Putin’s Successor Could Be Hiding in Plain Sight

Putin’s Successor Could Be Hiding in Plain Sight
Russian President Vladimir Putin chairs a meeting via video conference at the Kremlin, in Moscow, Russia, Feb. 8, 2023 (Sputnik photo by Grigory Sysoev via AP Images).

To absolutely nobody’s surprise, Russian President Vladimir Putin “won” the country’s latest electoral charade. The exercise, which ended Sunday, secured Putin a fifth term in office atop an autocratic regime increasingly centered around one man, with no designated successor and no sign that opposition will be tolerated from inside or outside his tight circle of control.
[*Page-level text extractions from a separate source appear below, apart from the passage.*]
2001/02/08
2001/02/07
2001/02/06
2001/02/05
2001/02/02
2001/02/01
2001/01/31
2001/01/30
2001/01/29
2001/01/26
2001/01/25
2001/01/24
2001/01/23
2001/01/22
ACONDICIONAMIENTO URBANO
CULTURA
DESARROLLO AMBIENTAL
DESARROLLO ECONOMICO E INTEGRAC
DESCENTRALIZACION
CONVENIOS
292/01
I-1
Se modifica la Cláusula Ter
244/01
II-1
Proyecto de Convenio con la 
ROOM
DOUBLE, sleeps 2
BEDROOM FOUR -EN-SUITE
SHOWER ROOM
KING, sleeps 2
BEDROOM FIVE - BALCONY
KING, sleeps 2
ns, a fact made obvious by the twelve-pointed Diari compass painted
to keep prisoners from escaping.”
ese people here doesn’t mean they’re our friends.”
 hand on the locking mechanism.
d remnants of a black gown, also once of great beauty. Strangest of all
Everyone’s fate is in Putin’s hands, and defiance can mean death.

As other autocrats have discovered, anointing or even subtly pointing at a successor can prove risky. On the surface, a succession plan can foster stability. But it also automatically creates a new center of power, one that can ultimately become a threat. That is most likely the reason why Putin has not signaled a preference for whom he would like to see in power when his presidency ends, if he has made such a determination. Instead, he opts to fortify himself and let potential successors compete for his personal favor.
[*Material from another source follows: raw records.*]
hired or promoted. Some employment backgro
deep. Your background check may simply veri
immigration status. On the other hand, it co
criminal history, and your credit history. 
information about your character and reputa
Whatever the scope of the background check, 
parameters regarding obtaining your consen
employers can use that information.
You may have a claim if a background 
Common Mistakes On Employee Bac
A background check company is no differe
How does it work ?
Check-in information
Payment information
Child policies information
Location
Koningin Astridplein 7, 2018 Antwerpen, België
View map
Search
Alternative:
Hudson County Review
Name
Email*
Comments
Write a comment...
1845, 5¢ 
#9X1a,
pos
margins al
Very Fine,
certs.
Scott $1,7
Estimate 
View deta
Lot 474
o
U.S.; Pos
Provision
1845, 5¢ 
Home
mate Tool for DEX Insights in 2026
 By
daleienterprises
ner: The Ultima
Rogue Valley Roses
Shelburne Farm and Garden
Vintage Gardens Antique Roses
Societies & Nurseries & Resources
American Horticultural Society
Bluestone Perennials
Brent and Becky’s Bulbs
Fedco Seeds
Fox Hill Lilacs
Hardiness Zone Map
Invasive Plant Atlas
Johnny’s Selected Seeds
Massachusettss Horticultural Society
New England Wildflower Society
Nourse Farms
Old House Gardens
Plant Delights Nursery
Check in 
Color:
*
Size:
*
Putin cut his teeth in politics in St. Petersburg in the 1990s, after having spent decades working in the shadowy Soviet-era KGB. His spectacular rise to national power began in 1999, when then-President Boris Yeltsin unexpectedly named him prime minister. Yeltsin resigned months later, and the 46-year-old former spy became acting president. He promptly won the 2000 presidential election, his popularity propelled by the brutal military campaign he had already launched against Chechen separatists.